Exercise - Make functions RESTful

Completed

The Products Manager API is about to get serious style upgrade courtesy of you, the Tailwind Traders developer. In this exercise, you'll turn all of the functions you created earlier into RESTful ones by modifying their configuration files.

Make the GetProducts route RESTful

  1. In Visual Studio Code, open the api/src/index.ts file.

  2. In the route definition for GetProducts, restrict the methods property so that it only contains the value GET.

    methods: ['GET']
    
  3. Add the route property with a value of products for a full route of /api/products.

    route: 'products',
    

    The full route definition is:

    app.http('GetProducts', {
        methods: ['GET'],
        route: 'products',       // <- route: /api/products
        authLevel: 'anonymous',
        handler: GetProducts
    });
    
  4. Save the file.

    Note

    Saving the file will cause the Azure Functions process to terminate the debugger, and it will disconnect. Don't be alarmed. You didn't break anything. It's just that you've made fundamental changes to how the functions are served up, so you'll have to restart the project when you're done with all this REST spring cleaning.

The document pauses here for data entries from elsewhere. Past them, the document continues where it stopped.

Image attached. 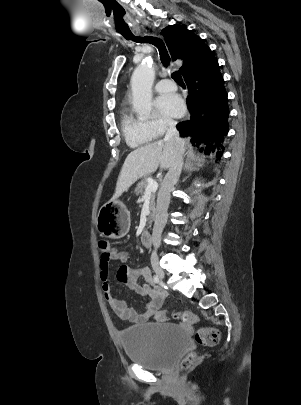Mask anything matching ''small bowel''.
<instances>
[{
  "mask_svg": "<svg viewBox=\"0 0 301 405\" xmlns=\"http://www.w3.org/2000/svg\"><path fill=\"white\" fill-rule=\"evenodd\" d=\"M127 260L128 253L117 249H110L107 257L101 256L100 280L102 282V293L110 308L121 319L132 323L145 322L156 314L166 297V292L152 283L150 269L147 266L132 268L126 264ZM111 261L120 263L116 272L117 280L127 285L139 296L147 298L141 311L130 308L125 301L116 298L112 294L109 283V264ZM141 279L145 283H141Z\"/></svg>",
  "mask_w": 301,
  "mask_h": 405,
  "instance_id": "obj_1",
  "label": "small bowel"
}]
</instances>
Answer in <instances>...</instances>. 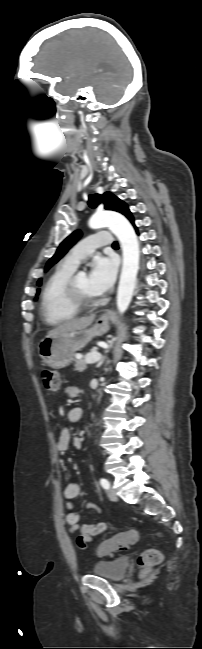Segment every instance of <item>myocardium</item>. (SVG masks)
Masks as SVG:
<instances>
[{
	"label": "myocardium",
	"mask_w": 202,
	"mask_h": 649,
	"mask_svg": "<svg viewBox=\"0 0 202 649\" xmlns=\"http://www.w3.org/2000/svg\"><path fill=\"white\" fill-rule=\"evenodd\" d=\"M77 277V275L72 276L67 283L66 294L68 299L79 310L95 306L98 302L96 296L83 294L77 286Z\"/></svg>",
	"instance_id": "f54148a6"
}]
</instances>
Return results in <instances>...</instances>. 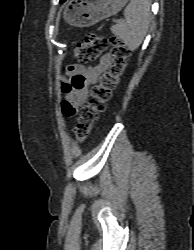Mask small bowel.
<instances>
[{"label": "small bowel", "instance_id": "1", "mask_svg": "<svg viewBox=\"0 0 194 250\" xmlns=\"http://www.w3.org/2000/svg\"><path fill=\"white\" fill-rule=\"evenodd\" d=\"M111 65V56L104 54L97 63L85 67L80 64L69 65L66 76L61 83L64 94L62 109L66 114L68 108H75L85 103L89 88L97 83L99 77Z\"/></svg>", "mask_w": 194, "mask_h": 250}]
</instances>
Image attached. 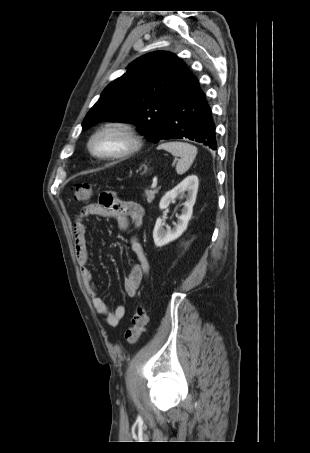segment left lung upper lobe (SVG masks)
<instances>
[{
  "instance_id": "obj_1",
  "label": "left lung upper lobe",
  "mask_w": 310,
  "mask_h": 453,
  "mask_svg": "<svg viewBox=\"0 0 310 453\" xmlns=\"http://www.w3.org/2000/svg\"><path fill=\"white\" fill-rule=\"evenodd\" d=\"M189 74L186 64L172 53L146 54L106 87L82 127L105 120L131 122L150 141L157 143Z\"/></svg>"
}]
</instances>
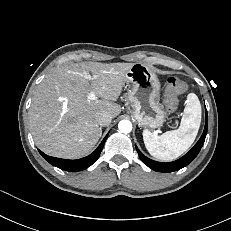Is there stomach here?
<instances>
[{
	"mask_svg": "<svg viewBox=\"0 0 231 231\" xmlns=\"http://www.w3.org/2000/svg\"><path fill=\"white\" fill-rule=\"evenodd\" d=\"M125 82L132 84L128 96L138 125L146 129L162 126L166 113L159 103L160 83L154 68L145 63H134L125 75Z\"/></svg>",
	"mask_w": 231,
	"mask_h": 231,
	"instance_id": "1",
	"label": "stomach"
}]
</instances>
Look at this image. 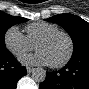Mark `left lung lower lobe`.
Returning a JSON list of instances; mask_svg holds the SVG:
<instances>
[{
  "label": "left lung lower lobe",
  "mask_w": 89,
  "mask_h": 89,
  "mask_svg": "<svg viewBox=\"0 0 89 89\" xmlns=\"http://www.w3.org/2000/svg\"><path fill=\"white\" fill-rule=\"evenodd\" d=\"M40 89H89V52L72 57L59 71L46 72Z\"/></svg>",
  "instance_id": "1"
}]
</instances>
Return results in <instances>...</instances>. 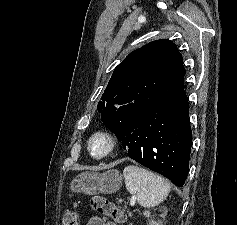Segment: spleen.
<instances>
[{
    "label": "spleen",
    "instance_id": "spleen-1",
    "mask_svg": "<svg viewBox=\"0 0 237 225\" xmlns=\"http://www.w3.org/2000/svg\"><path fill=\"white\" fill-rule=\"evenodd\" d=\"M125 186L130 194L136 195L144 208L159 205L168 196L171 186L162 176L135 165L124 168Z\"/></svg>",
    "mask_w": 237,
    "mask_h": 225
}]
</instances>
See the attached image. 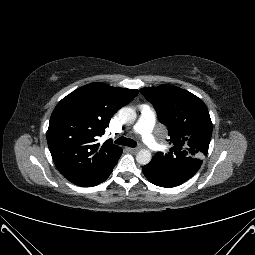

Make the CreateProduct function RESTful

  1. Still in the api/src/index.ts file, restrict the allowed methods property to POST.

    methods: ['POST']
    
  2. Add the route property with a value of products for a full route of /api/products.

    route: 'products',
    

    The full route definition is:

    app.http('CreateProduct',{
        methods: ['POST'],
        route: 'products',
        authLevel: 'anonymous',
        handler: CreateProduct
    });
    
  3. Save the file.

Make the UpdateProduct function RESTful

  1. Still in the api/src/index.ts file, restrict the allowed methods property to PUT.

    methods: ['PUT'],
    
  2. Add the route property with a value of products for a full route of /api/products.

    route: 'products',
    

    The full route definition is:

    app.http('UpdateProduct', {
        methods: ['PUT'],
        route: 'products',
        authLevel: 'anonymous',
        handler: UpdateProduct
    });
    
  3. Save the file.

Make the DeleteProduct function RESTful

  1. Still in the api/src/index.ts file, restrict the allowed methods property to DELETE.

     methods: ['DELETE']
    
  2. Update the route to use the product id as a route parameter.

    route: 'products/{id}',
    

    The full route definition is:

    app.http('DeleteProduct', {
        methods: ['DELETE'],
        route: 'products/{id}',
        authLevel: 'anonymous',
        handler: DeleteProduct
    });
    
  3. Save the file.

Start the project

  1. Start the Azure Functions project by pressing F5.

  2. Notice that the URLs for your function endpoints are now different.

    Screenshot of the Visual Studio Code terminal showing endpoints running on new routes.

Look at that stunning API. It's simply gorgeous. Notice how you specified the same exact same route for the CreateProduct, UpdateProduct, and DeleteProduct functions. Only the HTTP request method is different. You've turned three URLs into one, while still having three endpoints. You're a magician.